3 THE LEGISLATIVE PROCESS

Legislation may be adopted under the Consultation Procedure, the Co-operation Procedure or the Co-Decision Procedure. The choice of procedure depends upon the Treaty article which the Commission has chosen as the legal base for its proposal.

Until the entry into force of the Single European Act in July 1987, all legislation was adopted under the simplest of these procedures, known as the Consultation Procedure. This procedure requires the Council to obtain the opinion of the European Parliament (and sometimes also the opinions of ECOSOC and the Committee of the Regions) before adopting legislation. However, neither the Council nor the Commission is obliged to accept the amendments contained in the Parliament’s opinions and it is only by refusing to give an opinion that the Parliament can exert pressure. Once the Parliament has given its opinion, the Council can adopt the proposal unamended, adopt it in an amended form, or be unable to agree. In the last case the proposal remains 'on the table'.

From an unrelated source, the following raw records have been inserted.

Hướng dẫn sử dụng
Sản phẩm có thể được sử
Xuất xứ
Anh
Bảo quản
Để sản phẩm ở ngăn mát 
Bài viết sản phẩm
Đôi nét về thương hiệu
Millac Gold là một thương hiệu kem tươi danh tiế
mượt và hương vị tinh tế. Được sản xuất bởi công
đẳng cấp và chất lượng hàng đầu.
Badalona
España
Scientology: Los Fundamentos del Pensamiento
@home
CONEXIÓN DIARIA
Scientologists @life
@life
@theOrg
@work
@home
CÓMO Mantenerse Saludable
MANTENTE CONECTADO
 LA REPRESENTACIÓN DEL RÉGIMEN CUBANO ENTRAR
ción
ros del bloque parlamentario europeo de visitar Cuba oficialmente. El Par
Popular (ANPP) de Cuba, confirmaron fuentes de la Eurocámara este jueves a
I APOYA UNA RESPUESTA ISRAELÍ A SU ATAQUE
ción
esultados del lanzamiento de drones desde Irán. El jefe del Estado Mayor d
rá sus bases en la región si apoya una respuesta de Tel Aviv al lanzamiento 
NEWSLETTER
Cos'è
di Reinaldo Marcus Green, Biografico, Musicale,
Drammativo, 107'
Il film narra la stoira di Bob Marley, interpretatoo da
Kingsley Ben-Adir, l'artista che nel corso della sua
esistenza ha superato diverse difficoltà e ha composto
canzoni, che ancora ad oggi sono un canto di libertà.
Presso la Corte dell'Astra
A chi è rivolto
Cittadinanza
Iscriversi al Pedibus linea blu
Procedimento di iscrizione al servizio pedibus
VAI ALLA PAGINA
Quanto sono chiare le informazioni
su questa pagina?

The Co-operation Procedure, introduced in 1987, allows the Parliament two opportunities to scrutinise and possibly amend the Commission’s proposal. At the first stage, the Parliament, ECOSOC and the Committee of the Regions give their opinions in the same way as under the Consultation Procedure. Only the Parliament can propose amendments. The Commission indicates which amendments it accepts before the proposal is forwarded to the Council, which then draws up its 'common position'. Studies have shown that about 40 per cent of the Parliament’s amendments are accepted at this stage. The Council’s common position is sent back to the Parliament which may within three months approve it, reject it, or adopt amendments to it. The Council may then adopt the proposal in question, although it can do so only by unanimous agreement :

i. when it wishes to amend a proposal on its own initiative;

ii. when it decides to take up amendments which have been proposed by the Parliament but rejected by the Commission;

iii. when it decides to adopt a common position which the Parliament has rejected;

iv. when it wishes to override amendments which the Parliament has adopted by an absolute majority (314 votes) at second reading and which are supported by the Commission.

The Maastricht Treaty (effective from November 1993) introduced the Co-Decision Procedure in order to strengthen the Parliament’s influence over legislation. Once the Treaty of Amsterdam comes into effect, the Co-Decision Procedure will replace the Co-operation Procedure in all but a very few areas and become the normal mode of Council-Parliament involvement in legislation. The essential difference between the two procedures is that the Co-Decision Procedure :

allows for the convening of a ‘Conciliation Committee’ in which at the final stage differences between the Council and the Parliament may be resolved;

allows the Parliament, as a last resort, the right to reject the proposal outright by an absolute majority.

Under the Co-Decision Procedure, the Council and the Parliament are jointly responsible for the final adoption of legislation. It has been estimated that some 60 per cent of the Parliament’s amendments are incorporated into the legislation.

5 THE INTER-GOVERNMENTAL PILLARS

The Maastricht Treaty created a European Union which rests upon three 'pillars'. The central pillar is the European Community (EC) itself and the decision-making procedures described here  are those which apply to action within the EC pillar, normally known as the 'first pillar'.

The procedures in the other two pillars (the Common Foreign and Security Policy and Co-operation in the fields of Justice and Home Affairs) are different, for although the Council of Ministers plays much the same role, the legislative instruments are not the same. The Commission is less influential and recourse cannot be had to the Court of Justice. Action in these fields is essentially intergovernmental in character.

Under both pillars, provision exists for the European Parliament to be kept informed and consulted. Members of the European Parliament are also entitled in the normal way to put questions to the Council of Ministers. In so far as action is taken under either heading which involves a charge to the Budget of the Union, the Parliament's powers with respect to the Budget (see above) may be brought into play.